When Barbara Garcia was 23 and working to organize a free-lunch program for families living in migrant farmworker camps, she came to a realization.
"I would walk through the camps and see that the people who were feeding us were going hungry, and I associated that with a lack of food security and also a danger to health," said Garcia (Oakes '84, community studies).
So, five years later, when the opportunity came to help start Salud Para La Gente, a tiny health clinic for those same low-income residents in Watsonville, Garcia gave up her goal of being a teacher and jumped at the chance. Little did she know where that decision would lead.
Today, Garcia oversees 20 health clinics, two hospitals, and hundreds of programs in her role as head of San Francisco's mammoth Department of Public Health.
"It's a big job. It's a fun job," said Garcia, 59, who directs a department with a $2 billion budget and 8,000 employees. "Every day is incredible."
Garcia grew up in a blended family of 18 children. Her father worked in the Long Beach shipyards and her mom worked in the defense industry. It was there, in the beachside city known for its port and aircraft industry, that Garcia got her first taste of community organizing.
At 14, she found a job in a food pantry at a neighborhood center.
"It gave me a great perspective on how to work with people in need," said Garcia, who was the first in her family to graduate from college. "The one thing I learned was how to give respect to people who were seeking basic needs."
It's a lesson that has guided her life and her career.
In 1989, when a 6.9-magnitude earthquake roared through Watsonville, damaging its hospital, Garcia, then director of the Salud Para La Gente clinic, threw open the facility's doors. Residents flocked to her tiny center to receive medical care, food, and clothing—10,000 people in all.
When Garcia came to San Francisco as director of homeless services, she helped start an all-day triage-like event called Homeless Connect. There, volunteers and staff linked those living on the streets to services they needed—everything from finding an apartment to getting a new pair of glasses. The program has now been modeled in 56 cities.
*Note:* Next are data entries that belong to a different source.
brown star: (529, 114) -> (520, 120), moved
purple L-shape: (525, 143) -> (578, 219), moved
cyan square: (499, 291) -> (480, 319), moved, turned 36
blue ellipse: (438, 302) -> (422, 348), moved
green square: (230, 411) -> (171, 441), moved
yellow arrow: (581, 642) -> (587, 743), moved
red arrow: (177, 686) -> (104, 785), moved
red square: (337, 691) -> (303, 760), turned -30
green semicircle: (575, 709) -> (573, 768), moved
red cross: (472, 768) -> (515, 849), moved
Sitting in her office overlooking San Francisco City Hall, Garcia ran through a dizzying list of programs her department supervises: everything from restaurant inspections to running a health network that serves 120,000 patients as part of the Affordable Care Act, to providing mental health services, and managing more than 2,000 units of housing.
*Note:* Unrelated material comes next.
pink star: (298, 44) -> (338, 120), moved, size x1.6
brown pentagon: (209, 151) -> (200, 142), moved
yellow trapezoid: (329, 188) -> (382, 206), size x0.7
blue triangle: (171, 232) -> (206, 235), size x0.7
She has lofty goals, like reducing HIV deaths and transmissions in San Francisco to zero, and sustaining a health network that will keep the two hospitals under her care strong and financially healthy.
But for Garcia, it's always about the community she serves—whether it was during her years at UC Santa Cruz where she was exposed to the needs of farmworkers and low-income residents or on the streets of the city she now calls home.
"One thing I tell my executives is that they can't get lost in their own power dynamics. We have to keep to the mission we are here for, and that is to improve the health of San Franciscans," Garcia said. "We really have to focus on who we are here to serve."
Little known fact: During her free time, San Francisco Public Health Department Director Barbara Garcia trains and competes as a powerlifter. The 5-foot Garcia can deadlift 320 pounds.